MAFIA E RIFIUTI – Fava: ”Scioglimento Comuni Racalmuto e Siculiana forzato per far fuori amministratori che non si sono adattati”

Vi sono casi in cui lo scioglimento di Comuni per mafia sia stato “forzato” per far fuori amministratori che non si sono adattati alla gestione dei rifiuti in Sicilia. Lo ha detto il presidente della Commissione regionale Antimafia, Claudio Fava, che, nel corso di una conferenza stampa, ha citato i casi di Scicli, Racalmuto e Siculiana. “Nel caso di Scicli – ha aggiunto Fava – e’ stato il tribunale ad affermare che il processo non avrebbe nemmeno dovuto farsi”. Sciogliere un Comune, ha sottolineato Fava, talvolta “diventava un atto di fede, che partiva da una presunzione di colpevolezza degli amministratori locali”. In realta’ lo si e’ fatto “per comodita’ o rispondendo a sollecitazioni di altro tipo, un fatto che sarebbe grave sia sul piano morale che politico”. Il risultato e’ che, “caduta l’amministrazione, il privato di turno subentrava” nel vuoto amministrativo.
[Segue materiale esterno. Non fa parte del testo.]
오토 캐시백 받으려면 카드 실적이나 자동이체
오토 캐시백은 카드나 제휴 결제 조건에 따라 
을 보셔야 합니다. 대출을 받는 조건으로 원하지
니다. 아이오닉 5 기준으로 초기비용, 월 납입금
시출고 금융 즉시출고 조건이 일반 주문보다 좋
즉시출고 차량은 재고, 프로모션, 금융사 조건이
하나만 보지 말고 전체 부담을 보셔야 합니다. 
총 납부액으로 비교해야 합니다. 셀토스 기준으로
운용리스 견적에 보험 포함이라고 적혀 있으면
E’ il caso dei Comuni di Siculiana e Racalmuto, sciolti dal consiglio dei ministri, rispettivamente negli anni 2008 e 2011, quando i loro sindaci di allora – Giuseppe Sinaguglia e Salvatore Petrotto – presero posizioni pubbliche durissime contro il gruppo Catanzaro, che gestiva le discariche ed è sempre stato tanto vicino all’ex numero 1 di Sicindustria Antonello Montante, ritenuto a capo di un articolato sistema corruttivo per cui è stato condannato a 14 anni di reclusione.
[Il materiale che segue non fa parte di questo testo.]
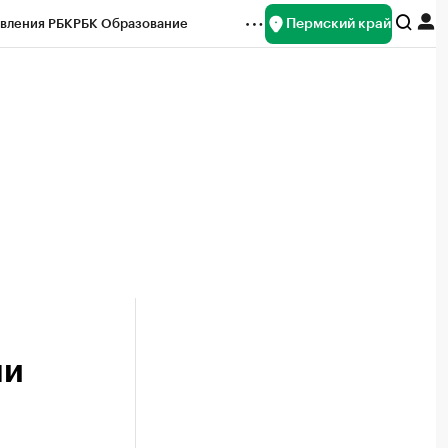
Пермский край
вления РБК
РБК Образование
редитные рейтинги
Франшизы
Газета
ок наличной валюты
ми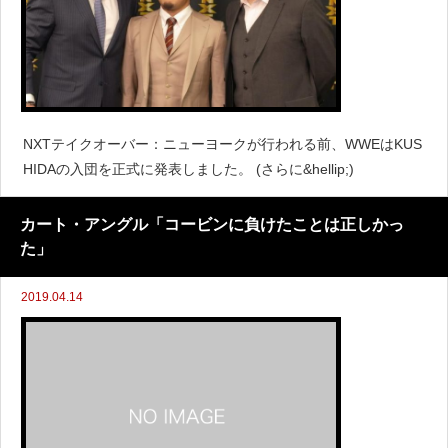
NXTテイクオーバー：ニューヨークが行われる前、WWEはKUS
HIDAの入団を正式に発表しました。 (さらに&hellip;)
カート・アングル「コービンに負けたことは正しかっ
た」
2019.04.14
Agli atti della relazione anche le rivelazioni dell’ex sindaco di Racalmuto, Salvatore Petrotto, anch’egli indagato per concorso esterno in associazione mafiosa (e prosciolto) e – anche in questo caso, assai sospetto per la commissione antimafia, a capo di un Comune che fu sciolto dal consiglio dei ministri. 
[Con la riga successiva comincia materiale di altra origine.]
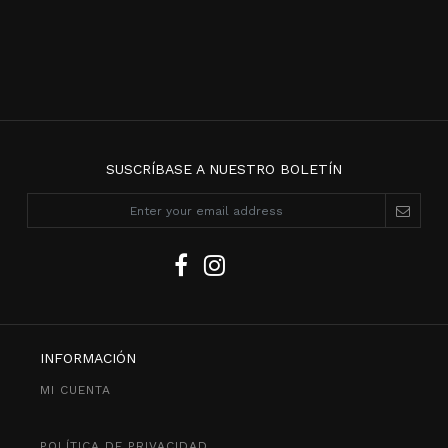
SUSCRÍBASE A NUESTRO BOLETÍN
INFORMACIÓN
MI CUENTA
POLÍTICA DE PRIVACIDAD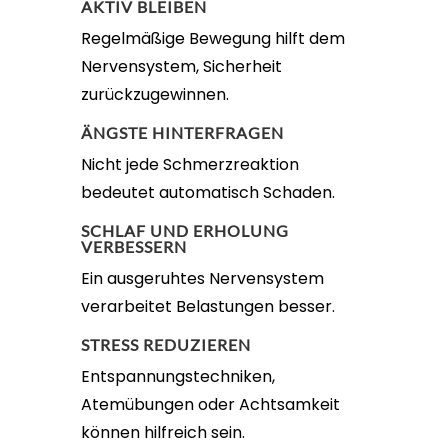
AKTIV BLEIBEN
Regelmäßige Bewegung hilft dem
Nervensystem, Sicherheit
zurückzugewinnen.
ÄNGSTE HINTERFRAGEN
Nicht jede Schmerzreaktion
bedeutet automatisch Schaden.
SCHLAF UND ERHOLUNG
VERBESSERN
Ein ausgeruhtes Nervensystem
verarbeitet Belastungen besser.
STRESS REDUZIEREN
Entspannungstechniken,
Atemübungen oder Achtsamkeit
können hilfreich sein.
“Il rischio che in talune circostanze – è scritto in maniera esplicita – il ricorso allo strumento dello scioglimento per infiltrazione mafiosa abbia travalicato le finalità imposte dalla norma, mutandone senso e significato. Episodi, ed è questa la coincidenza preoccupante, che si sono verificati allorché alcune amministrazioni locali si sono legittimamente opposte a progetti per la realizzazione o che hanno determinato l’estensione di impianti privati dediti allo smaltimento dei rifiuti. È il caso di Siculiana, ma anche di Racalmuto, sciolto per mafia con decreto del Presidente della Repubblica datato 12 marzo 2012.  Il provvedimento in questione nasce sulla scia di un’inchiesta condotta dalla D.D.A. di Palermo nel giugno del 2011 nell’ambito della quale il sindaco dell’epoca, il professore Salvatore Petrotto, viene indagato per concorso esterno in associazione mafiosa. Petrotto si dimette, ma l’ipotesi investigativa nei suoi confronti non è ritenuta solida dai pubblici ministeri che due mesi dopo, nel settembre 2011, avanzano richiesta di archiviazione. Richiesta che verrà poi accolta nell’ottobre dello stesso anno dal Gip”.

Queste le dichiarazioni: “Petrotto, ex sindaco di Racalmuto. Nel maggio del 2011 ho inaugurato il Centro comunale di raccolta dei rifiuti… che era al servizio di tre Comuni e ho dichiarato pubblicamente che non avrei più conferito un chilo di rifiuti in discarica… dopo una decina di giorni, mi arriva l’avviso per concorso esterno …come un congegno ad orologeria… l’anno successivo sono stato scagionato, perché erano accuse che lasciavano il tempo che trovavano”.